En ese sentido Skyrim es una simulación más que un juego, una en la que un día puedes ser un vampiro bebiendo la sangre de nobles para mantener tu poder, y en otro eres un alquimista que busca crear el elíxir de la vida. En ambos puedes jugar de maneras muy diferentes, optando incluso por no seguir las misiones de la historia, ni la primera, y sólo jugar, como hacíamos de niños, imaginando. Uno de los personajes que más disfruté fue un orco viejo, autoexiliado de su tribu, en busca de una buena muerte, es decir una muerte por combate, para así conocer el honor de morir en batalla. Lo jugué estilo permadeath, en el que una vez que algo me matara, fuera un bandido, un gigante o una rata monstruosa, no volvería a jugar al personaje. El juego se acaba cuando te matan. Así que, cuando murió, nivel 21, luchando contra un dragón, borré el archivo para honrar su breve vida digital.

Mientras escribo esto, pienso en la imposibilidad de la literatura para poder transmitir este tipo de experiencia, propia de los videojuegos. Es adictiva pues nos permite vivir en un mundo ilusorio, aunque sea por un par de horas o días. Un mundo donde no sufriremos consecuencias reales, donde podemos cargar un archivo guardado previamente y repetir una sección si algo no salió como queríamos. A mí me gusta que mis personajes vivan sus accidentes, sus errores, como la muerte prematura de quien hubiera sido la pareja sentimental de mi personaje actual de no ser por su propia ambición obsesiva. Con su muerte decidí que mi personaje se deprimiría, casi abandonando su misión íntima, hasta que algo ocurriera dentro del juego que lo hiciera “retomar su camino”. Así hice que mi personaje vagara, bebiera alcohol en cantidades ingentes, comiera todo lo que encontrara, hasta que fue convertido al vampirismo por accidente. Después de la fiebre, resucitó con un nuevo propósito y, 70 horas después de empezar la historia del “vampiro nigromante”, por fin mi personaje se hizo vampiro. Si esto fuera una película, apenas llegué al punto donde el personaje “obtiene sus poderes”, que suele ser en los primeros 20 o 30 minutos.

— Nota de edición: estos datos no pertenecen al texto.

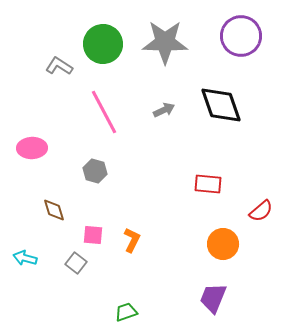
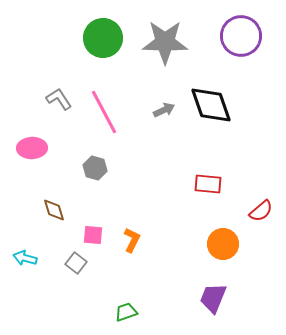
green circle: moved 6 px up
gray L-shape: moved 33 px down; rotated 24 degrees clockwise
black diamond: moved 10 px left
gray hexagon: moved 3 px up
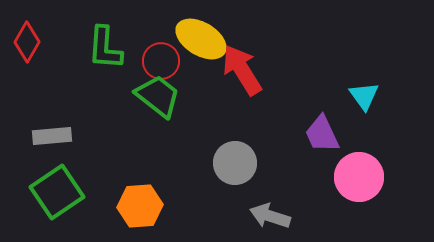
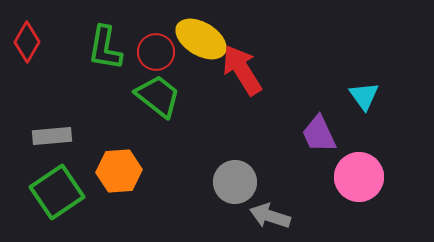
green L-shape: rotated 6 degrees clockwise
red circle: moved 5 px left, 9 px up
purple trapezoid: moved 3 px left
gray circle: moved 19 px down
orange hexagon: moved 21 px left, 35 px up
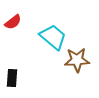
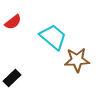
black rectangle: rotated 42 degrees clockwise
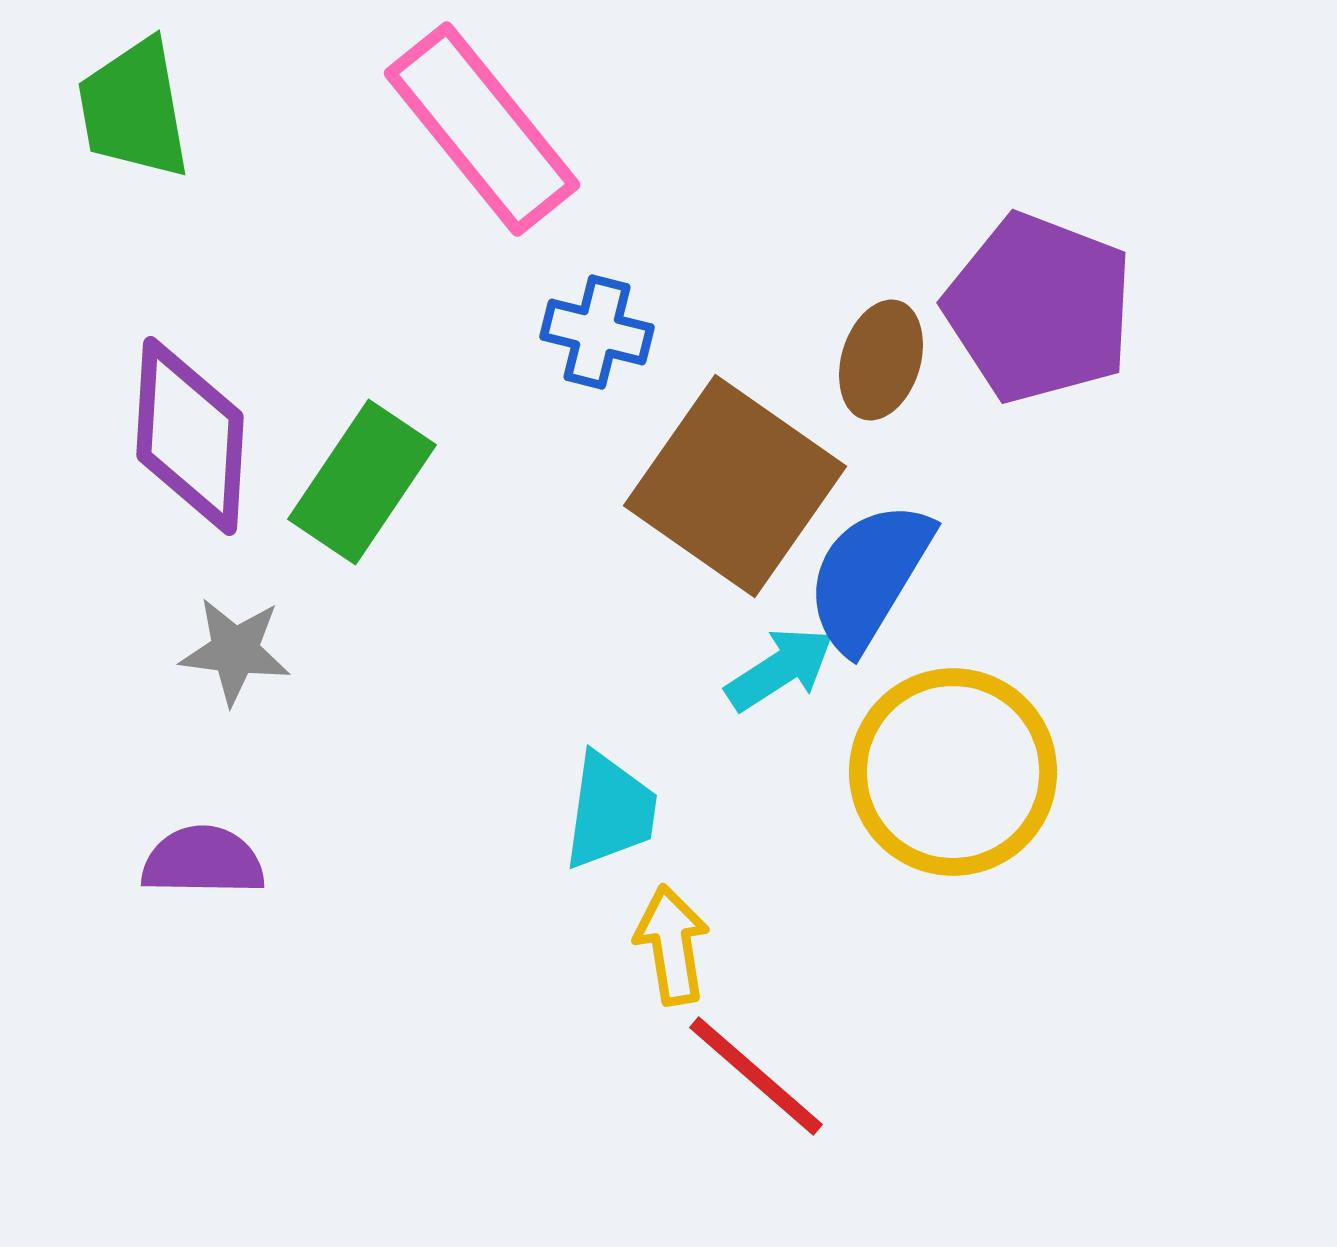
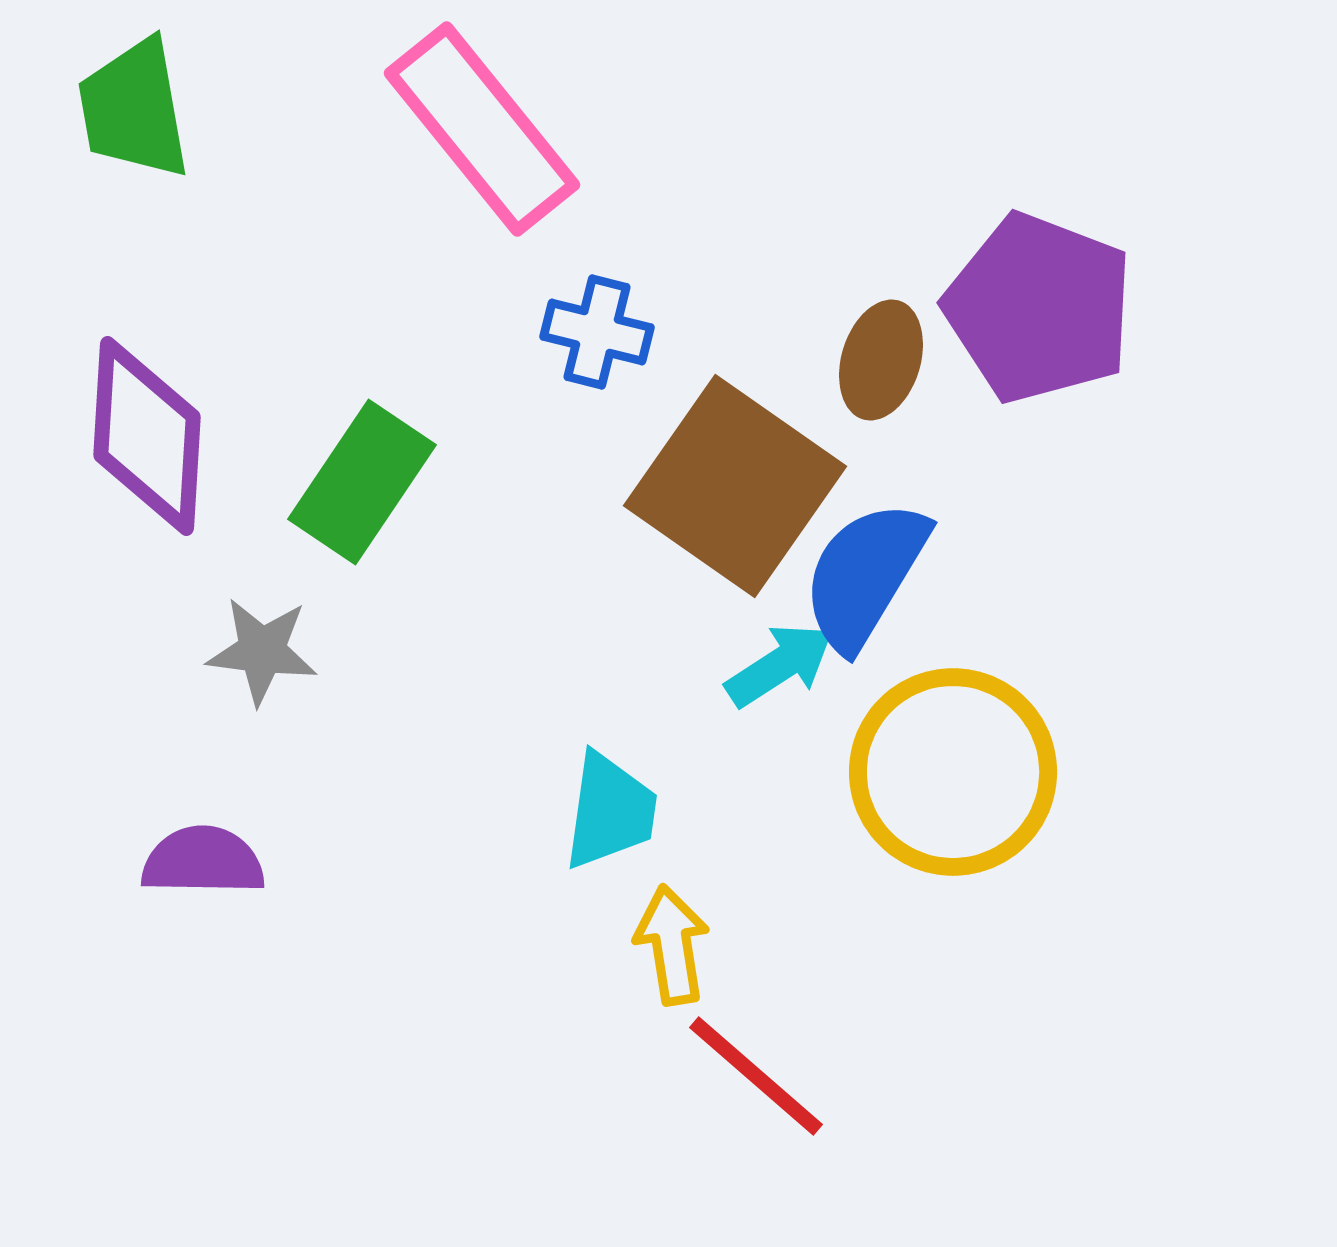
purple diamond: moved 43 px left
blue semicircle: moved 4 px left, 1 px up
gray star: moved 27 px right
cyan arrow: moved 4 px up
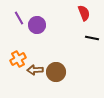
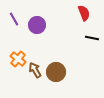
purple line: moved 5 px left, 1 px down
orange cross: rotated 21 degrees counterclockwise
brown arrow: rotated 63 degrees clockwise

Quisiera que escribir fuera algo parecido, que uno pudiera habitar dentro de lo que escribe mientras lo escribe. Y en parte lo es, la manera en la que las palabras que escribimos resuenan en la mente y la percepción al momento de escribir tiene todo que ver con la función que el acto de escritura conlleva. Si la intención es contar, la habitabilidad del discurso se traduce en vivencias experenciales, mientras que con la poesía se obtienen visiones místicas, tradicionalmente al menos. Ensayar, claro, es desenmarañar papeles enredados y elegir las sentencias que permiten que la estructura mental se deshilvane. Pero ninguna de estas cosas es parecido a lo que el juego produce, pues hay de todo un poco, de todo lo que en la vida misma hay, de todas las experiencias simulaciones diminutas.

Quizá ya no escribo durante las madrugadas, como hice por muchos años, pero aún cuento algunas historias para mantenerme cuerdo. O las juego, más bien. Me convierto en el personaje, como en otros años me convertía en mi personaje de D&D o, en otra dimensión, en mi fursona. Y quizá ahí es donde vive el próximo personaje para Skyrim.